Pateros resource center opens after FEMA denies assistance

PATEROS, Wash. - A new facility to help coordinate donations and assistance is opening in Pateros after hundreds of homes were destroyed in July in the Carlton Complex.

The MARC, Multi-Agency Resource Center, is a place for people who need help can get things like non-perishable food, cloths, house hold items among other things. It's described as a one stop shop for those needing assistance.

"These volunteers are putting together basically Costco in a very tiny spot," Chaplain Brian Paine said.

Paine adds, MARC will be around for the foreseeable future.
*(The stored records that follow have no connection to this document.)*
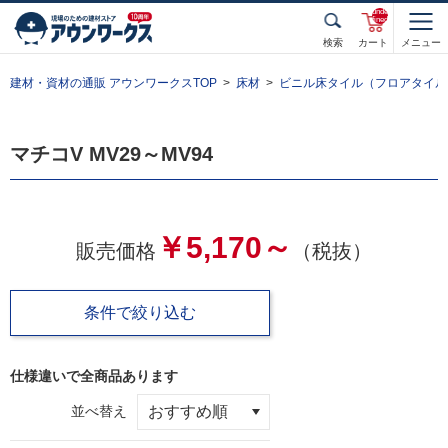
unde
fined
検索
カート
メニュー
建材・資材の通販 アウンワークスTOP
床材
ビニル床タイル（フロアタイル
マチコV MV29～MV94
￥5,170～
販売価格
（税抜）
条件で絞り込む
仕様違いで全
商品あります
並べ替え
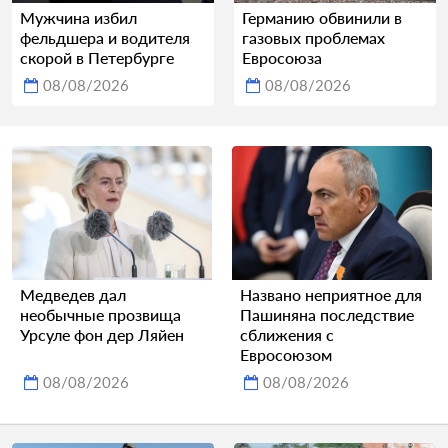
Мужчина избил
Германию обвинили в
фельдшера и водителя
газовых проблемах
скорой в Петербурге
Евросоюза
08/08/2026
08/08/2026
Медведев дал
Названо неприятное для
необычные прозвища
Пашиняна последствие
Урсуле фон дер Ляйен
сближения с
Евросоюзом
08/08/2026
08/08/2026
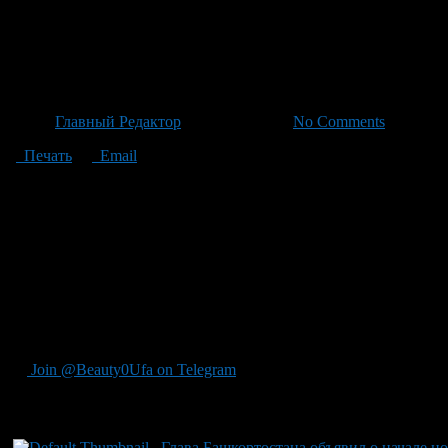
Участники «Герои Башкортос
государственных органов пос
Автор
Главный Редактор
/ 03.06.2026 /
No Comments
Печать
Email
В последнем этапе программы «Герои Башкортостана» участник
благодаря четвертому модулю обучения, который был организо
социальных сетей, методы борьбы с фальшивыми новостями и 
происшествий с участием несовершеннолетних водителей самок
республикой, целью которой станет разработка мер для решени
комиссии. Помним, программа «Герои Башкортостана», иниции
подготовку управленцев из числа участников СВО для работы
зарегистрированное в Федеральной службе по надзору в сфере
программы и других новостей в регионе.
Join @Beauty0Ufa on Telegram
Рекомендуем почитать:
Глава Башкортостана объявил о начале н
"We'll have seasonal items once we hit Halloween and Christmas," Paine said. "I mean it's a long term situation."

The news of the centers opening comes about a week after FEMA denied Washington Governor Jay Inslee's request for individual assistance.

Nearly $28 million in damages was reported, that includes homes, outbuildings, and lost property.

"Right now there is not an answer to what the long term housing is going to be, it's in the works, in the planning stages," Paine said. "We've got people that are going to be in great need for quite awhile."

Gov. Inslee says he is appealing the decision and the MARC is helping.

"We're going to get all those costs, all those needed items to them so we can appeal and we have to have that in by August 26th," Paine said.

He adds they are frantically trying to find everyone affected by these fires. They are asking those who had damage to their home or property to call their city or county government to report it. The state has to gather more data for the appeal process.

Paine says their is concern with winter just a few months away. He says many people don't have a place to live.

Paine adds, a lot of the people who fell victim to the Carlton Complex were not insured or were under insured. He says many in the rural communities are not well off and are struggling to rebuild. He says he's seen the hopelessness in some.

"If people don't get that needed FEMA assistance you're going to see a lot more of that hopelessness," Paine said. "Just because we didn't see a significant loss of life doesn't mean we might not."